Figure 4: The Gα_12/13 subunit binds to GEF-H1, displaces Tctex-1 and stimulates exchange activity.

(a) The Gα-binding site resides in the N-terminal region of GEF-H1. His-GEF-H1 (a.a. 1–985) or a series of N- and C-terminal truncations and deletions were expressed in HEK293T cells and protein complexes were immunoprecipitated with α-His antibodies.
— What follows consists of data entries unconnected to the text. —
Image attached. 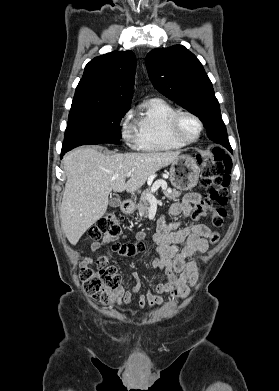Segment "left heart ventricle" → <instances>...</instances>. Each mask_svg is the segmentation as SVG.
<instances>
[{
    "mask_svg": "<svg viewBox=\"0 0 279 391\" xmlns=\"http://www.w3.org/2000/svg\"><path fill=\"white\" fill-rule=\"evenodd\" d=\"M198 124L191 117L185 116L180 123V132L186 139H194L198 134Z\"/></svg>",
    "mask_w": 279,
    "mask_h": 391,
    "instance_id": "b2bd125f",
    "label": "left heart ventricle"
}]
</instances>
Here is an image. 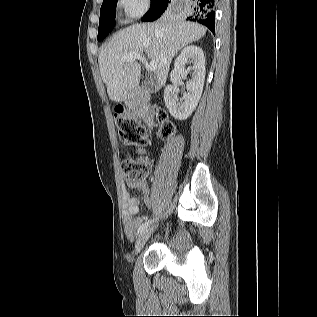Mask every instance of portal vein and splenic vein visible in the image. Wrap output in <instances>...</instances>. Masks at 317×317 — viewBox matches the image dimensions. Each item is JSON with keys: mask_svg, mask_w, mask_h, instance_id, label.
I'll return each instance as SVG.
<instances>
[{"mask_svg": "<svg viewBox=\"0 0 317 317\" xmlns=\"http://www.w3.org/2000/svg\"><path fill=\"white\" fill-rule=\"evenodd\" d=\"M136 59L140 60L145 65V67L150 71H155L157 69L156 61L152 60L148 63L145 57L137 52H130L122 58V60L126 62L135 61Z\"/></svg>", "mask_w": 317, "mask_h": 317, "instance_id": "portal-vein-and-splenic-vein-1", "label": "portal vein and splenic vein"}]
</instances>
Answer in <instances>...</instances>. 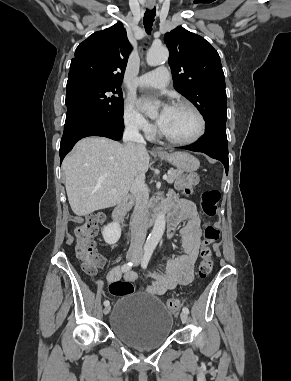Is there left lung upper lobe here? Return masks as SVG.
<instances>
[{"label":"left lung upper lobe","mask_w":291,"mask_h":381,"mask_svg":"<svg viewBox=\"0 0 291 381\" xmlns=\"http://www.w3.org/2000/svg\"><path fill=\"white\" fill-rule=\"evenodd\" d=\"M175 89L206 121V131L226 129L224 73L218 52L203 37L179 26L164 36Z\"/></svg>","instance_id":"left-lung-upper-lobe-1"}]
</instances>
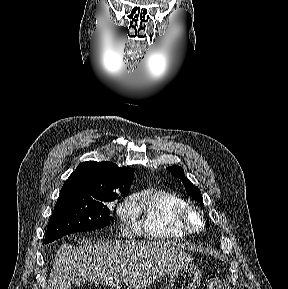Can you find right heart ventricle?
Returning a JSON list of instances; mask_svg holds the SVG:
<instances>
[{
    "label": "right heart ventricle",
    "instance_id": "obj_1",
    "mask_svg": "<svg viewBox=\"0 0 288 289\" xmlns=\"http://www.w3.org/2000/svg\"><path fill=\"white\" fill-rule=\"evenodd\" d=\"M188 202L167 189L143 190L133 198L134 215L139 218L138 232L151 239L178 241L190 232L183 225L181 210Z\"/></svg>",
    "mask_w": 288,
    "mask_h": 289
}]
</instances>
GEF-H1 immune complexes were immunoblotted with anti-GEF-H1 or anti-Gα₁₃ antibodies. (b) Optimal binding to endogenous Gα₁₃ requires the first 240 amino acids of GEF-H1. Flag-GEF-H1 or a series of N-terminal fragments were expressed in HEK293T cells and protein complexes were immunoprecipitated with anti-Flag antibodies. GEF-H1 immune complexes were immunoblotted with anti-GEF-H1, anti-Gα₁₃ or anti-Tctex-1 antibodies to detect endogenous Gα₁₃ and Tctex-1, respectively. Total Gα₁₃ levels were assessed by western blot. (c) Constitutively active Gα₁₃ inhibits the association of Tctex-1 with GEF-H1. Flag complexes were immunoprecipitated from HEK293T lysates expressing Flag-GEF-H1 with or without Myc-Tctex-1 and Gα_13QL, and immunoblotted with anti-GEF-H1, anti-Tctex-1 or anti-Gα₁₃ antibodies. Western blot of GEF-H1, Gα₁₃ and Tctex-1 are shown. (d) Gα_13QL antagonizes Tctex-1-mediated inhibition of GEF-H1 exchange activity. RhoA nucleotide exchange rates were measured in lysates from HEK293T cells expressing combinations of eGFP, GEF-H1–eGFP, Flag-Tctex-1, constitutively active Gα_13QL and the inhibitory rgRGS domain, as indicated. GEF-H1, Tctex-1 and Gα_QL expression were confirmed by western blots. The s.d. derived from at least three independent replicate experiments are shown along with P values from pairwise t-tests.